Identification of TAK1, a MAP3K7 as a novel target in non Hodgkin’s lymphomas

4121 Different subtypes of lymphomas account for a significant proportion of human malignancies. Although there is reasonable success in the clinic with anti-CD20 antibodies, there is a paucity of targeted therapeutic agents. In our search for novel targets of relevance in non-Hodgkin’s lymphoma, we have identified MAP3K7, TAK1 as a critical kinase contributing to the survival of a subset of diffuse large B-cell lymphoma cells. TAK1 is a “multitasking kinase” as it acts in a signaling nexus that responds to a variety of upstream signals stimulated by agents, including but not limited to proinflammatory cytokines, antigens and microbial products in a variety of cell systems. In response to these stimuli, ubiquitin-activated TAK1, phosphorylates IKK and MAP kinases ultimately leading to the activation of the transcription factors NF-kB and AP-1.

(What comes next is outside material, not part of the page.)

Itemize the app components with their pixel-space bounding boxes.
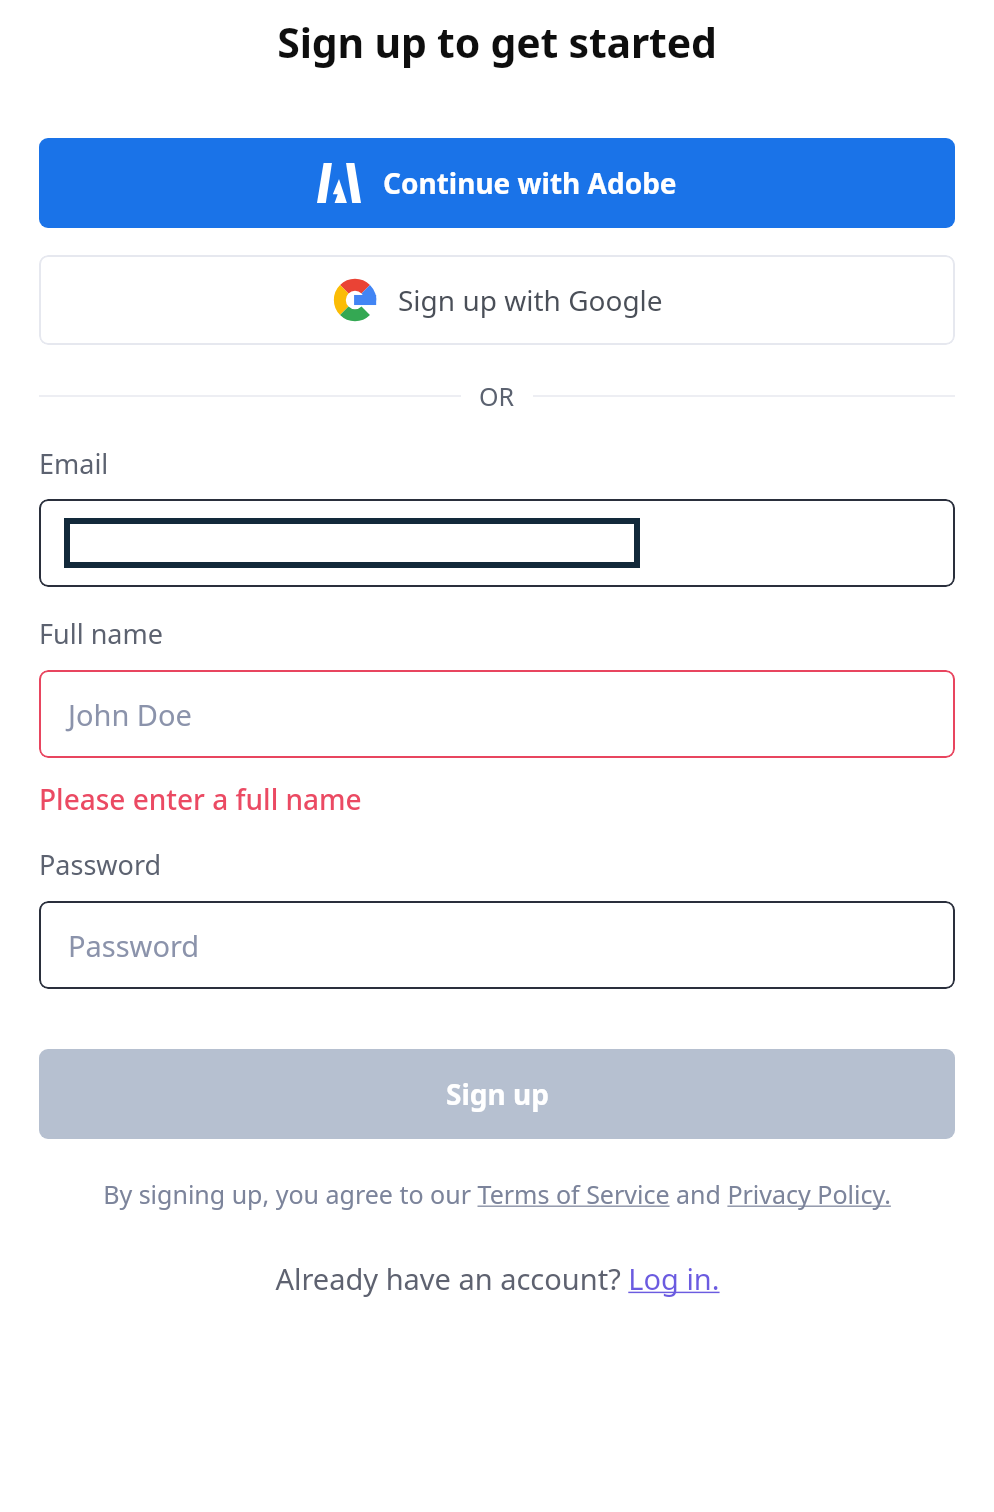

 We have used several complementary genetic, small molecule, and phospho-profiling approaches to validate TAK1 as a novel target in distinct subtypes of lymphomas. Inhibition of TAK1 expression via TAK1 selective shRNA was found to compromise survival of a distinct class of non-Hodgkin’s lymphoma cells. Furthermore, inhibition of TAK1 kinase activity via small molecule ATP competitive inhibitors displayed similar selectivity in a large panel of Haem-Onc cell lines while having minimal effects on multiple myeloma cells. The mechanism of inhibition of survival by the small molecule inhibitor is consistent with its ability to modulate apoptosis. In another approach using reverse phase protein array pathway profiling we have identified that the TAK1 pathways are significantly activated in a set of lymphoma cells. In addition, Geneset enrichment analysis suggests that TAK1 related pathways are deregulated in DLBCL and the de-regulation is associated with DLBCL subtypes. Finally, unsupervised 2-way clustering performed using the same gene expression data set and the same TAK1 related pathway gene set clearly separated the DLBCL samples into 3 subgroups, while the multiple myeloma samples did not separate in to any subgroups. TAK1 is thus identified as a novel target in non-Hodgkin’s Lymphomas.